Sur cette base, la Cour estime que la prime est superflue pour cette catégorie d’apprentis, les qualifiant de « moins vulnérables » en termes d'accès à l'emploi. Sa conclusion est donc que la prime à l’embauche pour les jeunes en Bac+2 ou Bac+3 devrait être supprimée. Mais cette analyse ne prend-elle pas le risque de simplifier à outrance des réalités plus complexes ?
La force des préjugés
Le raisonnement de la Cour repose sur un présupposé social discutable. Affirmer que les apprentis inscrits dans des formations Bac+2 ou plus proviennent majoritairement de milieux sociaux plus aisés et n’ont pas besoin d’aides pour accéder au marché du travail est une généralisation simpliste. En réalité, nombre de ces jeunes viennent de milieux modestes et utilisent l’apprentissage non seulement pour financer leurs études, mais aussi pour se former tout en acquérant une expérience professionnelle. Supprimer cette prime sous prétexte qu’ils auraient « moins besoin » de soutien revient à nier la diversité des parcours et des difficultés rencontrées par ces jeunes.
De plus, si certaines grandes entreprises peuvent effectivement se permettre de recruter sans aide financière, ce n’est pas le cas pour toutes. Les PME et PMI, notamment dans les secteurs en tension, s'appuient grandement sur cette prime dans le calcul de leurs charges pour décider du recrutement d'un apprenti. Supprimer cet incitatif réduirait alors les opportunités pour les jeunes en BTS ou en licence, particulièrement dans les entreprises plus modestes.

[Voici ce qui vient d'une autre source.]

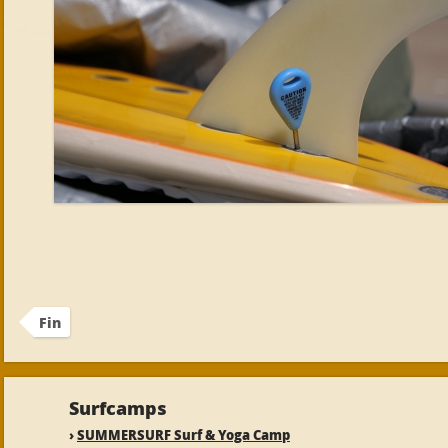
Fin
Surfcamps
›
SUMMERSURF Surf & Yoga Camp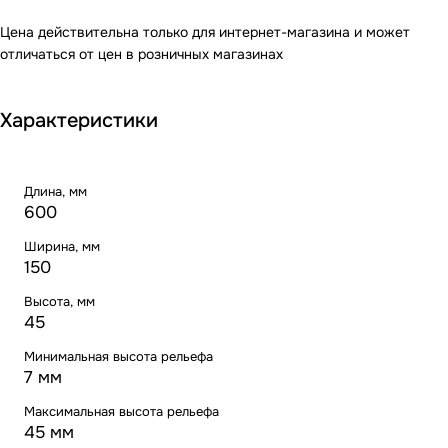
Цена действительна только для интернет-магазина и может
отличаться от цен в розничных магазинах
Характеристики
Длина, мм
600
Ширина, мм
150
Высота, мм
45
Минимальная высота рельефа
7 мм
Максимальная высота рельефа
45 мм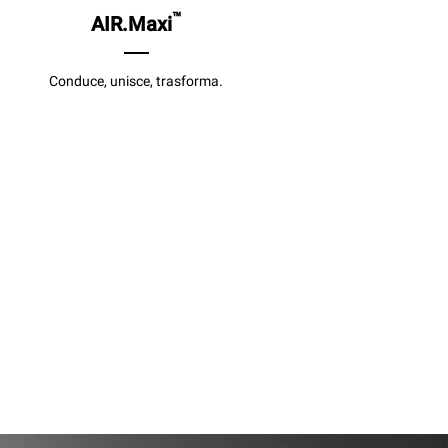
™
AIR.Maxi
Conduce, unisce, trasforma.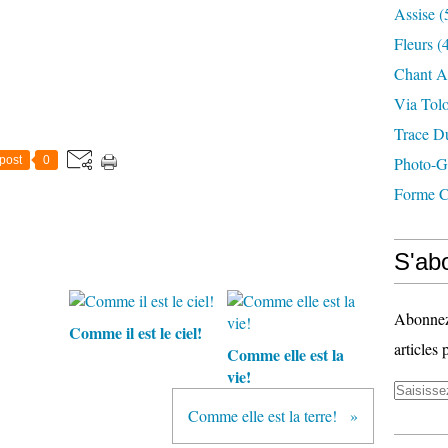
Assise
(
Fleurs
(4
Chant A
Via Tol
Trace D
post
0
Photo-G
Forme C
S'abo
Abonnez-
Comme il est le ciel!
articles 
Comme elle est la
vie!
Comme elle est la terre!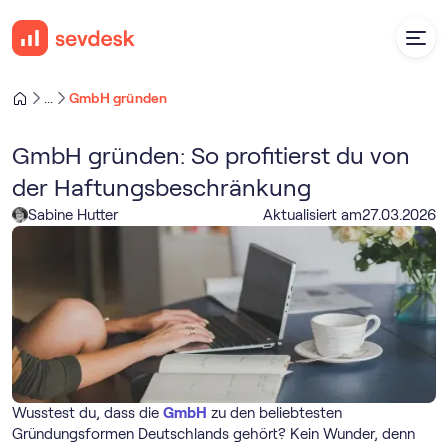
GmbH gründen
...
GmbH gründen: So profitierst du von
der Haftungsbeschränkung
Sabine Hutter
Aktualisiert am
27
.
03
.
2026
Wusstest du, dass die
GmbH
zu den beliebtesten
Gründungsformen Deutschlands gehört? Kein Wunder, denn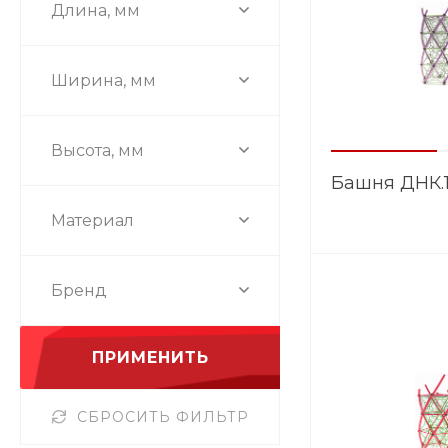
Длина, мм
Ширина, мм
Высота, мм
Башня ДНК.1
Материал
Бренд
ПРИМЕНИТЬ
СБРОСИТЬ ФИЛЬТР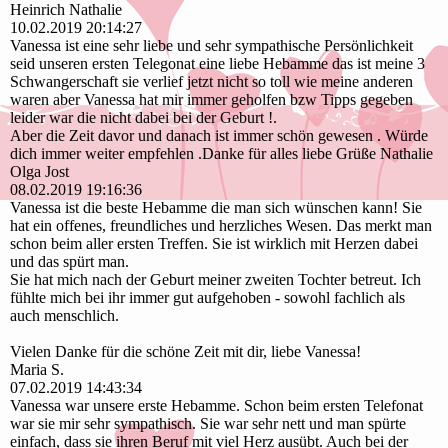
Heinrich Nathalie
10.02.2019
20:14:27
Vanessa ist eine sehr liebe und sehr sympathische Persönlichkeit
seid unseren ersten Telegonat eine liebe Hebamme das ist meine 3
Schwangerschaft sie verlief jetzt nicht so toll wie meine anderen
waren aber Vanessa hat mir immer geholfen bzw Tipps gegeben
leider war die nicht dabei bei der Geburt !.
Aber die Zeit davor und danach ist immer schön gewesen . Würde
dich immer weiter empfehlen .Danke für alles liebe Grüße Nathalie
Olga Jost
08.02.2019
19:16:36
Vanessa ist die beste Hebamme die man sich wünschen kann! Sie
hat ein offenes, freundliches und herzliches Wesen. Das merkt man
schon beim aller ersten Treffen. Sie ist wirklich mit Herzen dabei
und das spürt man.
Sie hat mich nach der Geburt meiner zweiten Tochter betreut. Ich
fühlte mich bei ihr immer gut aufgehoben - sowohl fachlich als
auch menschlich.
Vielen Danke für die schöne Zeit mit dir, liebe Vanessa!
Maria S.
07.02.2019
14:43:34
Vanessa war unsere erste Hebamme. Schon beim ersten Telefonat
war sie mir sehr sympathisch. Sie war sehr nett und man spürte
einfach, dass sie ihren Beruf mit viel Herz ausübt. Auch bei der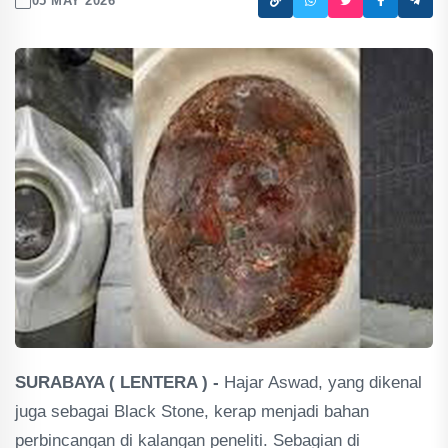
05 MAY 2026
SURABAYA ( LENTERA ) -
Hajar Aswad, yang dikenal
juga sebagai Black Stone, kerap menjadi bahan
perbincangan di kalangan peneliti. Sebagian di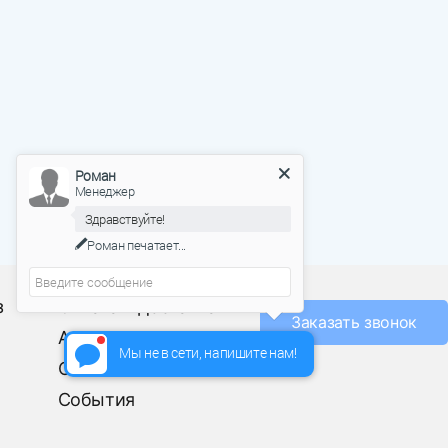
Роман
Менеджер
Здравствуйте!
Роман
печатает...
О фабрике
з
Оплата и доставка
Заказать звонок
Акции
Мы не в сети, напишите нам!
Отзывы
События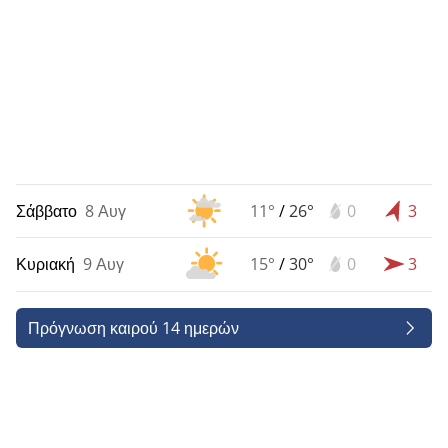
Σάββατο
8 Αυγ
11°
/
26°
0
3
Κυριακή
9 Αυγ
15°
/
30°
0
3
Πρόγνωση καιρού 14 ημερών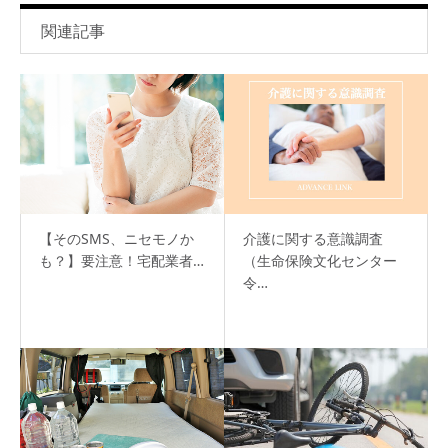
関連記事
【そのSMS、ニセモノか
介護に関する意識調査
も？】要注意！宅配業者…
（生命保険文化センター
令…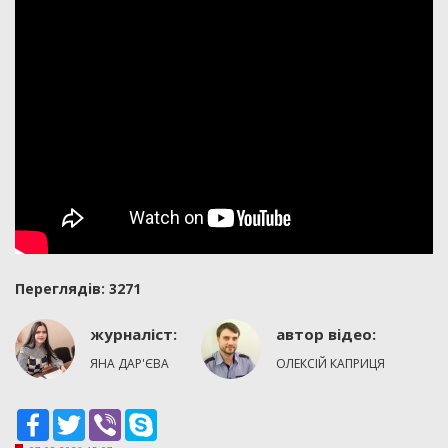
Переглядiв: 3271
журналіст:
автор вiдео:
ЯНА ДАР'ЄВА
ОЛЕКСІЙ КАПРИЦЯ
Facebook
Twitter
Viber
Skype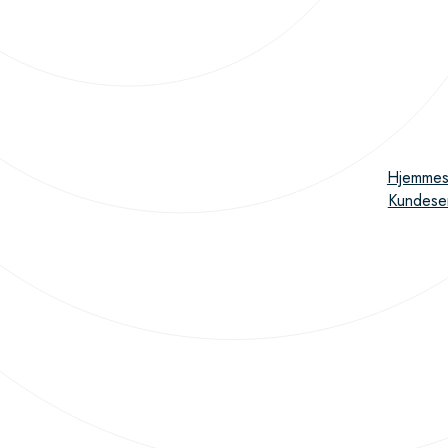
Hjemmes
Kundese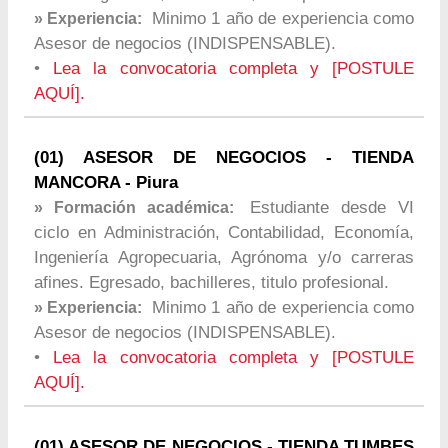
Minimo 1 año de experiencia como
» Experiencia:
Asesor de negocios (INDISPENSABLE).
•
Lea la convocatoria completa y [POSTULE
AQUÍ].
(01) ASESOR DE NEGOCIOS - TIENDA
MANCORA - Piura
Estudiante desde VI
» Formación académica:
ciclo en Administración, Contabilidad, Economía,
Ingeniería Agropecuaria, Agrónoma y/o carreras
afines. Egresado, bachilleres, titulo profesional.
Minimo 1 año de experiencia como
» Experiencia:
Asesor de negocios (INDISPENSABLE).
•
Lea la convocatoria completa y [POSTULE
AQUÍ].
(01) ASESOR DE NEGOCIOS - TIENDA TUMBES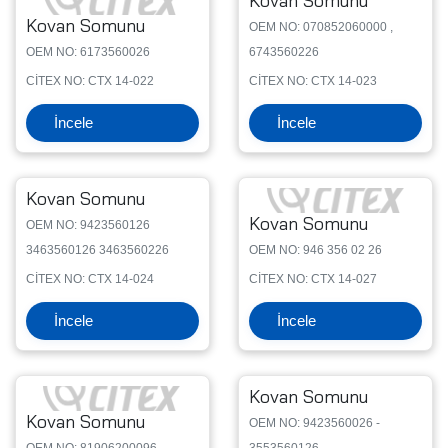
Kovan Somunu
Kovan Somunu
OEM NO: 070852060000 ,
OEM NO: 6173560026
6743560226
CİTEX NO: CTX 14-022
CİTEX NO: CTX 14-023
İncele
İncele
Kovan Somunu
Kovan Somunu
OEM NO: 9423560126
3463560126 3463560226
OEM NO: 946 356 02 26
CİTEX NO: CTX 14-024
CİTEX NO: CTX 14-027
İncele
İncele
Kovan Somunu
Kovan Somunu
OEM NO: 9423560026 -
OEM NO: 81906200096
3553560126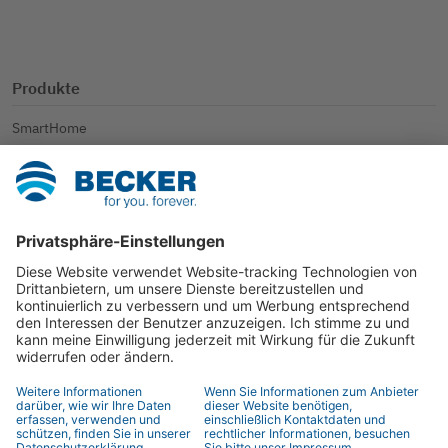
Produkte
SmartHome
Rollladen
Sonnenschutz
Weitere Anwendungen
Kontakt
Ansprechpartner
Händlersuche
Kontaktformular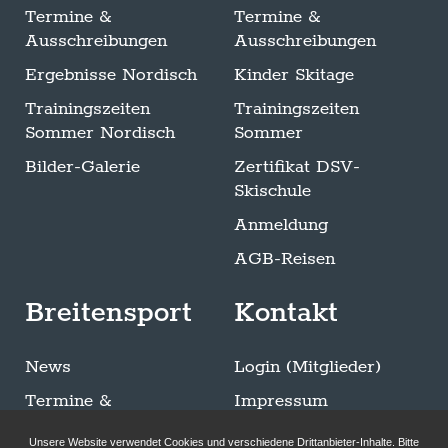
Termine &
Termine &
Ausschreibungen
Ausschreibungen
Ergebnisse Nordisch
Kinder Skitage
Trainingszeiten
Trainingszeiten
Sommer Nordisch
Sommer
Bilder-Galerie
Zertifikat DSV-
Skischule
Anmeldung
AGB-Reisen
Breitensport
Kontakt
News
Login (Mitglieder)
Termine &
Impressum
Ausschreibungen
Datenschutzerklärung
Unsere Website verwendet Cookies und verschiedene Drittanbieter-Inhalte. Bitte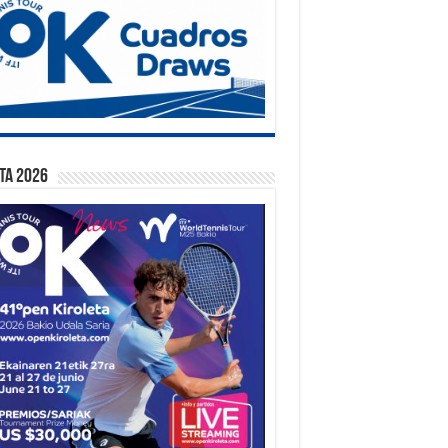
ta 2026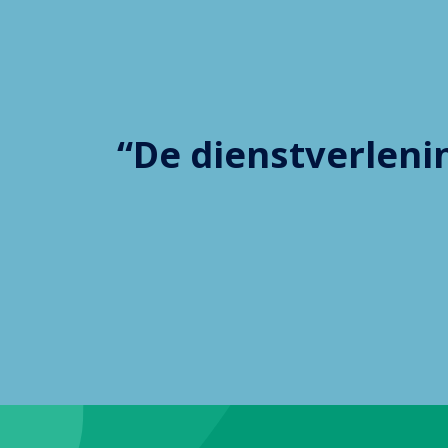
“De dienstverlen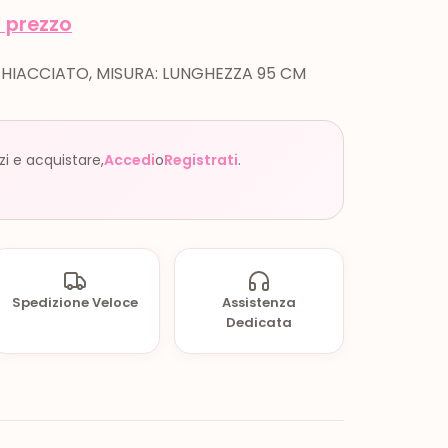
l prezzo
GHIACCIATO, MISURA: LUNGHEZZA 95 CM
zzi e acquistare,
Accedi
o
Registrati
.
Spedizione Veloce
Assistenza
Dedicata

Des conséquences sociales et économiques désastreuses
Aujourd’hui, 61 % des contrats d’apprentissage concernent des formations de niveau Bac+2 ou plus. Si la prime venait à être supprimée pour ces contrats, le risque est grand de voir une diminution drastique des offres de contrats d’apprentissage dans les formations du supérieur. Pour de nombreux jeunes, cela signifierait davantage de difficultés à financer leurs études et d'acquérir une première expérience professionnelle, contrariant ainsi l'objectif initial de la réforme de 2019 : favoriser l’insertion de tous les jeunes, quel que soit leur niveau de qualification.
En restreignant l’accès aux aides aux niveaux inférieurs, on pourrait également créer un déséquilibre dans l’offre d’apprentissage. Les entreprises, motivées par des raisons économiques, pourraient privilégier les apprentis moins qualifiés au détriment des formations Bac+2 et plus, alors même que le marché du travail demande des compétences de plus en plus techniques. Cela risquerait d'aggraver les inégalités entre les jeunes diplômés de l’enseignement supérieur et ceux sans diplôme.
Des pistes d'amélioration sans sacrifier les jeunes en Bac+2
Si la nécessité de maîtriser les dépenses publiques est un impératif, la suppression de la prime à l’embauche pour les apprentis de niveau Bac+2 et plus semble être une réponse inadaptée. Une telle mesure pourrait compromettre l’insertion professionnelle de milliers de jeunes et affaiblir les gains obtenus grâce à la réforme de 2019. Il est donc essentiel de trouver un juste équilibre entre la réduction des dépenses et le maintien d’un soutien à l’apprentissage.
Une alternative plus pertinente pourrait être de moduler la prime en fonction de la taille des entreprises. Par exemple, supprimer la prime pour les entreprises de plus de 250 salariés, qui sont généralement capables de recruter sans incitation financière, mais la maintenir pour les PME et PMI qui, elles, dépendent davantage de ce soutien pour recruter et former des apprentis. Cette solution permettrait de préserver un soutien aux jeunes tout en ciblant mieux les aides publiques.
Bien que la Cour des Comptes soulève des questions légitimes sur la gestion des finances publiques, sa proposition de supprimer la prime pour les apprentis Bac+2 et plus repose sur des stéréotypes socio-économiques discutables. Une telle mesure risquerait de pénaliser à la fois les jeunes et les entreprises, en particulier celles des secteurs en tension.